PROBLEM TO SOLVE: All the entries below should be reproduced exactly.

Stored data
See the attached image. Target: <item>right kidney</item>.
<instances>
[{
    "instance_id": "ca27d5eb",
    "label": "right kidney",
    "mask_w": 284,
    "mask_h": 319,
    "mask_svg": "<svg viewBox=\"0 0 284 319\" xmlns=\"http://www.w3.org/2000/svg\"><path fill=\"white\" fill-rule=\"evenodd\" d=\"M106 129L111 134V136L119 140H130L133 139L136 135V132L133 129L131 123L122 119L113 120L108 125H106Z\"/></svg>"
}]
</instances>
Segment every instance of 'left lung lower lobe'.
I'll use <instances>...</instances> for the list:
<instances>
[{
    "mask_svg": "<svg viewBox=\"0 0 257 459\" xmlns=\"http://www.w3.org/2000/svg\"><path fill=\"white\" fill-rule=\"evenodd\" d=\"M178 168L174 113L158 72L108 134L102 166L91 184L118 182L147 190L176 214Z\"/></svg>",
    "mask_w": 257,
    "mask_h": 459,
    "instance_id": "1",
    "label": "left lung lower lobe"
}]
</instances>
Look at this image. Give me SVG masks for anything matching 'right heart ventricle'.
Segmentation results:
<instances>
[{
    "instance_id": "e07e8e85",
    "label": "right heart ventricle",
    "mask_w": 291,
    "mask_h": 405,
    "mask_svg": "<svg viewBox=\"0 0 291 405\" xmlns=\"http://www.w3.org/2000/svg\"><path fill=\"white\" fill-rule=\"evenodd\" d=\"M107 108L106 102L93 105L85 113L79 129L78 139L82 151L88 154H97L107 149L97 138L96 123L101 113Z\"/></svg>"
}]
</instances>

ANSWER FOR THE TASK:
See the attached image. Target: <item>right kidney</item>.
<instances>
[{
    "instance_id": "ca27d5eb",
    "label": "right kidney",
    "mask_w": 284,
    "mask_h": 319,
    "mask_svg": "<svg viewBox=\"0 0 284 319\" xmlns=\"http://www.w3.org/2000/svg\"><path fill=\"white\" fill-rule=\"evenodd\" d=\"M106 129L111 134V136L119 140H130L133 139L136 135V132L133 129L131 123L122 119L113 120L108 125H106Z\"/></svg>"
}]
</instances>
Segment every instance of 'left lung lower lobe'.
I'll use <instances>...</instances> for the list:
<instances>
[{
    "mask_svg": "<svg viewBox=\"0 0 257 459\" xmlns=\"http://www.w3.org/2000/svg\"><path fill=\"white\" fill-rule=\"evenodd\" d=\"M178 168L174 113L158 72L108 134L102 166L91 184L118 182L147 190L176 214Z\"/></svg>",
    "mask_w": 257,
    "mask_h": 459,
    "instance_id": "1",
    "label": "left lung lower lobe"
}]
</instances>
Look at this image. Give me SVG masks for anything matching 'right heart ventricle'.
Segmentation results:
<instances>
[{
    "instance_id": "e07e8e85",
    "label": "right heart ventricle",
    "mask_w": 291,
    "mask_h": 405,
    "mask_svg": "<svg viewBox=\"0 0 291 405\" xmlns=\"http://www.w3.org/2000/svg\"><path fill=\"white\" fill-rule=\"evenodd\" d=\"M107 108L106 102L93 105L85 113L79 129L78 139L82 151L88 154H97L107 149L97 138L96 123L101 113Z\"/></svg>"
}]
</instances>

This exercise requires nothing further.